I woke too late to write yesterday morning.  I needed the time to get ready for Church.  I was glad to get to go.  We had lunch at M.G. and Ryan's house.  They are building a large beautiful deck under a nice big tree, connected to the house + a "HOT TUB'"  Wow, what will they think of next?  They keep something of interest going all the time. They also have a nice trip planned  I say more power to them.  I am glad my grandchildren have the travel bug.  We heard all about Sophie and Paul's next one too.  Bryan and Ashley are off to Italy next and then the move to Indiana University.   Such a lot going on and a new baby girl is on the way for Cary and David.  Ivy and Tripp moved to new job.  It is a lot to keep up with.  Bless them all.

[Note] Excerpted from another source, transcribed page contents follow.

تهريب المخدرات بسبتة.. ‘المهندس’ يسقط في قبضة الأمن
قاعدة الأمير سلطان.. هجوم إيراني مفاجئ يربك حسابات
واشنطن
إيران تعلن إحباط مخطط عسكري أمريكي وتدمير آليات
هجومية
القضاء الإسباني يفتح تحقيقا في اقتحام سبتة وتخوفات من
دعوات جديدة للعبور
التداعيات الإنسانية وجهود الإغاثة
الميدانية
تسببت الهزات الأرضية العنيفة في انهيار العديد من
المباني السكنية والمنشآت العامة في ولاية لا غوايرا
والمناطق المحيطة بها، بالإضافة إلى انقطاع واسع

Today Marshall Ramsey is coming to speak.  Everybody is excited.  Me too.  I sure do hope to go.       I spent a short time on the Balcony.  It was pleasant and I enjoyed it. 

Betty Boop  

July 28, 2018

ANOTHER SATURDAY

I fully intended to go to breakfast with the group that I like so much.   They all have said they miss me.  I woke at 7 and too late to get moving down there by 7:30.  Missed it again.  I just seem to need more sleep lately.  I am worried about that.  I even go to bed sometime by 9:30 and sleep well, but here I am getting old and needy of sleep.  I even take a nap and sometime that gets extended from one half hour to one hour.  Going backward . Coffee on Balcony is still pleasant early.  It was so still and quiet. 

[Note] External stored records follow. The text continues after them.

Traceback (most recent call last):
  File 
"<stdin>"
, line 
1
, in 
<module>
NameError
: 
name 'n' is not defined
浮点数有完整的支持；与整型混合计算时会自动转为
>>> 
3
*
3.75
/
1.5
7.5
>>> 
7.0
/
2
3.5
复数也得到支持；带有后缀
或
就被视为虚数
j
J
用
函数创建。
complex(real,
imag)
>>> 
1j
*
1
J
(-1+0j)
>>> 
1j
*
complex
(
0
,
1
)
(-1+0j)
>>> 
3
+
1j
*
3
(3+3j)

Amy came yesterday and filled my grocery list I gave her.  My, she is a "gem."  She gets so many things done.  Working on a big project and keeping up with her Church work and family and friends is a full time job.  And Ed retired and needs her attention too. Bless her Lord and give her strength too. 

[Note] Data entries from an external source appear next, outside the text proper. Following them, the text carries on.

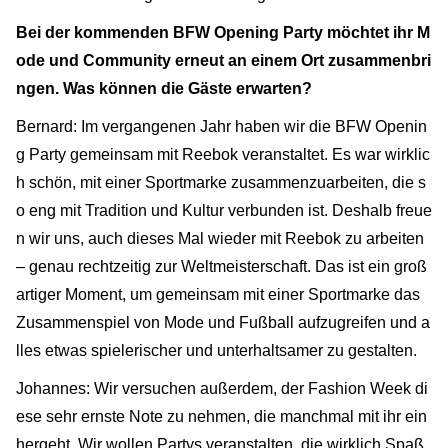
Bei der kommenden BFW Opening Party möchtet ihr M
ode und Community erneut an einem Ort zusammenbri
ngen. Was können die Gäste erwarten?
Bernard: Im vergangenen Jahr haben wir die BFW Openin
g Party gemeinsam mit Reebok veranstaltet. Es war wirklic
h schön, mit einer Sportmarke zusammenzuarbeiten, die s
o eng mit Tradition und Kultur verbunden ist. Deshalb freue
n wir uns, auch dieses Mal wieder mit Reebok zu arbeiten
– genau rechtzeitig zur Weltmeisterschaft. Das ist ein groß
artiger Moment, um gemeinsam mit einer Sportmarke das
Zusammenspiel von Mode und Fußball aufzugreifen und a
lles etwas spielerischer und unterhaltsamer zu gestalten.
Johannes: Wir versuchen außerdem, der Fashion Week di
ese sehr ernste Note zu nehmen, die manchmal mit ihr ein
hergeht. Wir wollen Partys veranstalten, die wirklich Spaß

Poem is stuck and wont move on.  Too much else on my mind I guess.  Maybe a shampoo and doing my laundry will help my mood.  Or maybe --"Better tomorrow."

Betty Boop

July 27, 2018

LOOK AROUND

I  was sitting in  the Bubble the other day and it was so pretty.  The Meadow across the lake had been just mowed,  That is a BIG job, but made doable by the big machine they have.  It looked so green from the rain and I love to look at it.  Hope I never see the day when someone decides to build it out.  It has been mentioned before.  The thought came to me.  "Little Dot, just look where you are."  Now I have thought, like many others, how blessed I am to be living here.  Never would I had thought a little girl, born in 1927, in an old house on South Congress street (not there anymore) would end up here.  It was not a new thought to be sure, but somehow it came to me strong and clear.  The Lord is good to me.  Look around and count your blessings, I thought.  So I did.  I have to daily remind myself of how much I am blessed.

End of Sermon again!!!
Betty Boop

July 26, 2018

NOTHER MESS UP

SCROLL WAY WAY DOWN

MORE DOG DAYS


























































Even the birds seem to be observing the"dog days" So quiet--not a peep.  I saw three Nuns walking.  Two of them were visitors I think.  Sister  (can't remember her name) seemed to be leading them and showing them around the Lake.  Mass is at 9 and I guess they were getting a walk in after breakfast and before Mass.  You can't tell them from anyone else.  I bet they are glad to wear normal clothes, especially during this hot weather. All the ones I have met are very special people.  They work hard.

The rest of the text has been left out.